News Release, US Attorney’s Office -District of Maryland
Baltimore, Maryland – Anne Arundel Medical Center (“AAMC”), located in Annapolis, Maryland, has agreed to pay the United States $3,154,000 to settle allegations under the False Claims Act that it submitted false claims to Medicare for services that were not medically necessary.
The settlement agreement was announced today by United States Attorney for the District of Maryland Robert K. Hur; Special Agent in Charge of the Office of Inspector General for the Department of Health and Human Services, Maureen Dixon; Norbert E. Vint, Acting Inspector General of the U.S. Office of Personnel Management; and Robert E. Craig, Jr., Special Agent in Charge for the Defense Criminal Investigative Services, Mid-Atlantic Division.
“Companies that submit false bills to the government must be held accountable. The United States Attorney’s Office is committed to taking the steps necessary to protect Medicare and other federal healthcare programs from fraud and abuse and recover taxpayers’ money,” said U.S. Attorney Robert K. Hur.
In or about June 2007, AAMC opened its Anticoagulation Clinic (“the Clinic”) to monitor outpatient’s anticoagulation therapy. Patients who take Coumadin or the generic equivalent have their blood routinely tested to monitor their clotting times. These tests are known as prothrombin time international normalized ration (PT-INR) tests. These tests measure how much time it takes for a patient’s blood to clot and can be billed by a clinic using Current Procedural Terminology (CPT) code 85610. If test results indicate the need to adjust a patient’s Coumadin dose, or the patient presented with a change in medical condition, the provider may perform, and submit a claim for, an Evaluation and Management (E/M) service.

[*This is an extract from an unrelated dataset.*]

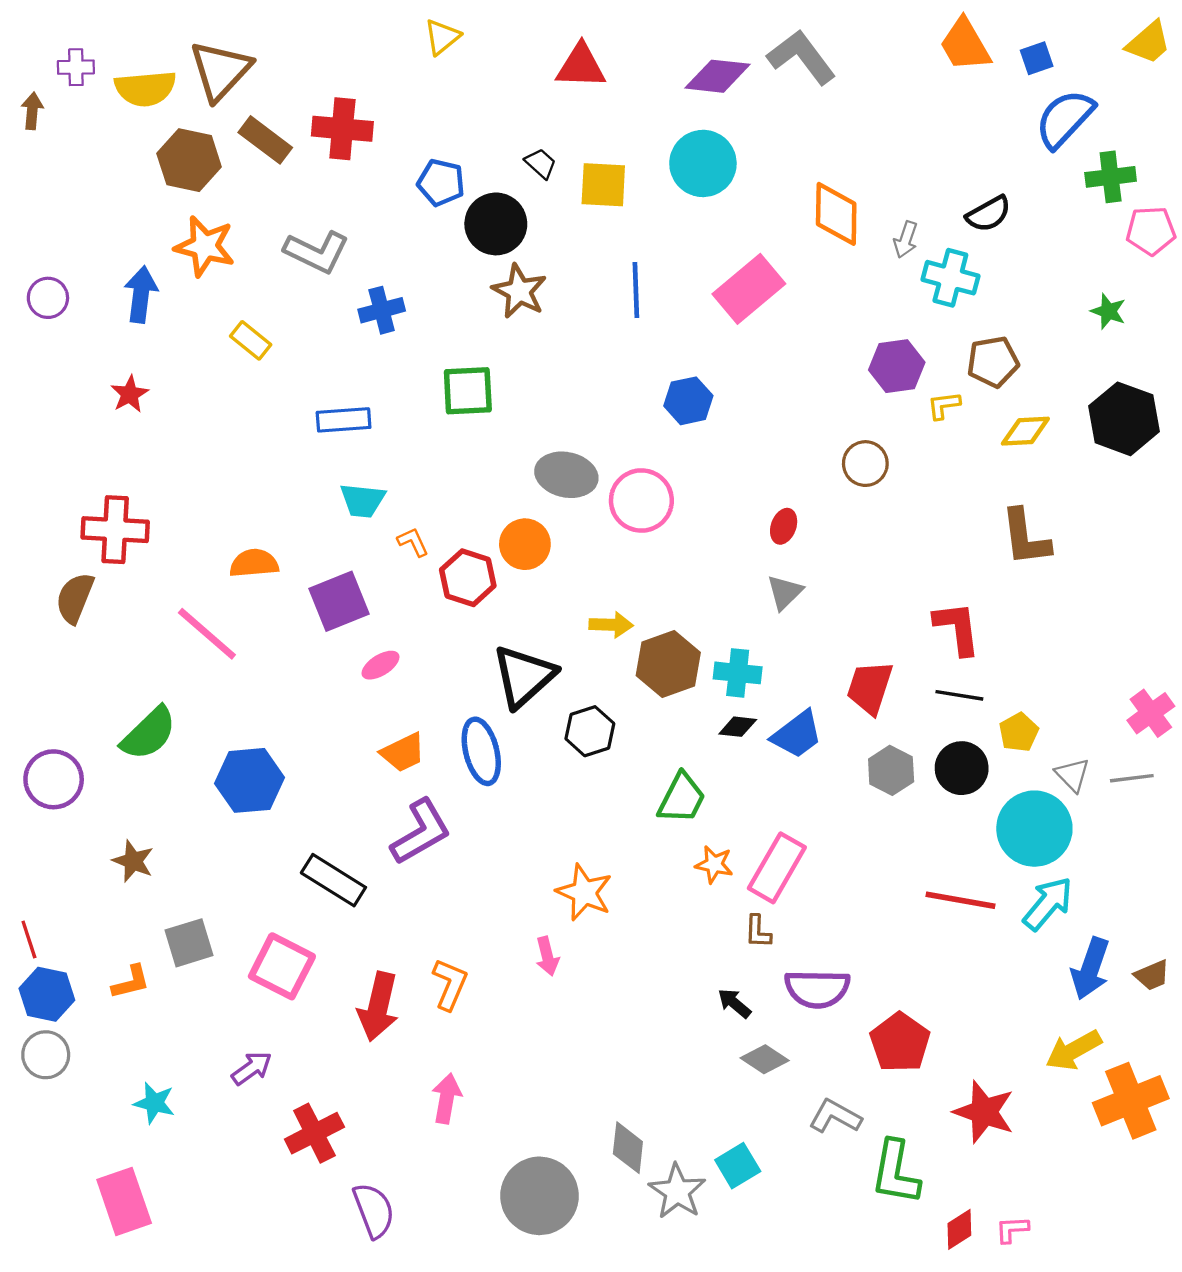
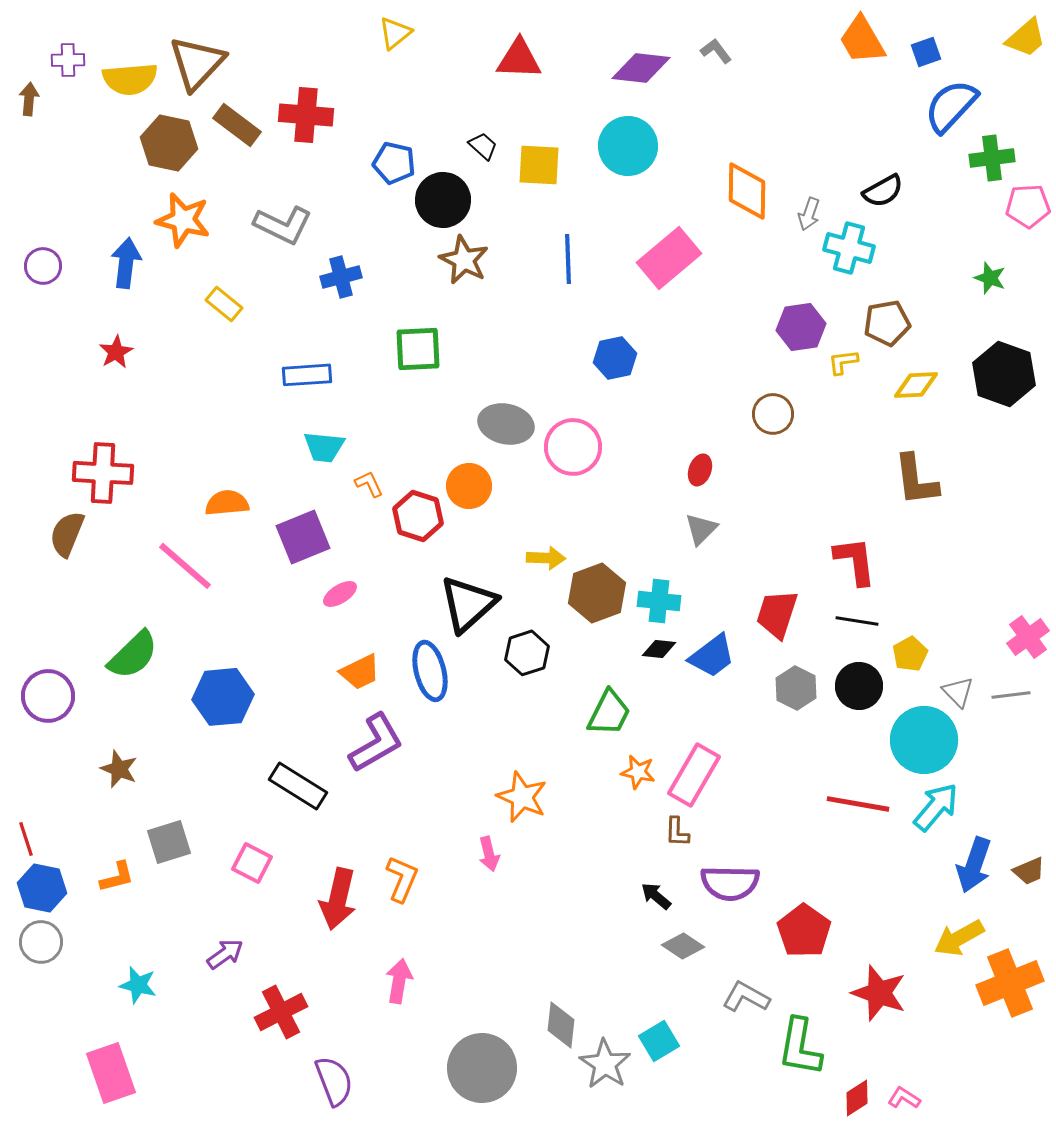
gray L-shape: (802, 57) -> (716, 51), size x0.5
pink square: (282, 966) -> (252, 863), size x0.7
pink L-shape: (1012, 1229) -> (904, 1098), turned 36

According to the settlement agreement, between January 1, 2010 and December 31, 2013, AAMC submitted false claims to Medicare, TRICARE, and the Federal Employees Health Benefits Program for E/M services that were not medically reasonable and necessary at the same time it submitted and was paid for claims for the blood tests.
Effective January 1, 2014, CMS updated the hospital outpatient prospective payment system by bundling PT-INR tests with E/M services, when E/M services were provided during the same visit. The new CPT code that the clinic would use is G0463. According to the settlement agreement, between January 1, 2014 and December 31, 2017, AAMC submitted false claims to Medicare for both the bundled code G0463 and CPT 85610, notwithstanding that the PT-INR tests were included in G0463 claims.
The United States alleged that for the time period before January 1, 2014, a substantial percentage of the claims for CPT 99211 submitted by AAMC were not medically reasonable and necessary when submitted with CPT 85610. Further, the United States alleged that after January 1, 2014, all claims submitted by AAMC for CPT 85610 represented false claims when submitted with G0463.
The claims resolved by this settlement are allegations. The settlement is not an admission of liability by AAMC, nor a concession by the United States that its claims are not well founded.
Contemporaneous with the civil settlement, AAMC entered into a five-year Corporate Integrity Agreement (CIA) with the HHS-OIG which requires, among other things, the implementation of a risk assessment and internal review process designed to identify and address evolving compliance risks on an ongoing basis. The CIA requires training, auditing, and monitoring designed to address the conduct at issue in the case.
The settlement resolves a lawsuit brought by Barbara McHenry, a former AAMC employee, under the qui tam, or whistleblower, provisions of the False Claims Act, captioned United States, et al. ex rel. McHenry v. Anne Arundel Medical Center, Case No. ELH-15-1256. As part of the settlement, the whistleblower will receive $473,100.
The Maryland United States Attorney’s Office’s action in this matter illustrates its commitment to combat health care fraud using the False Claims Act. Tips from all sources about potential fraud, waste, abuse, and mismanagement can be reported to the Department of Health and Human Services, at 800-HHS-TIPS (800-447-8477).
United States Attorney Robert K. Hur commended the U.S. Department of Health and Human Services – Office of Inspector General; OPM-Office of Inspector General; and the Defense Criminal Investigative Services, Mid-Atlantic Division for its work in the investigation. Mr. Hur also thanked Assistant United States Attorney Roann Nichols, who handled the case.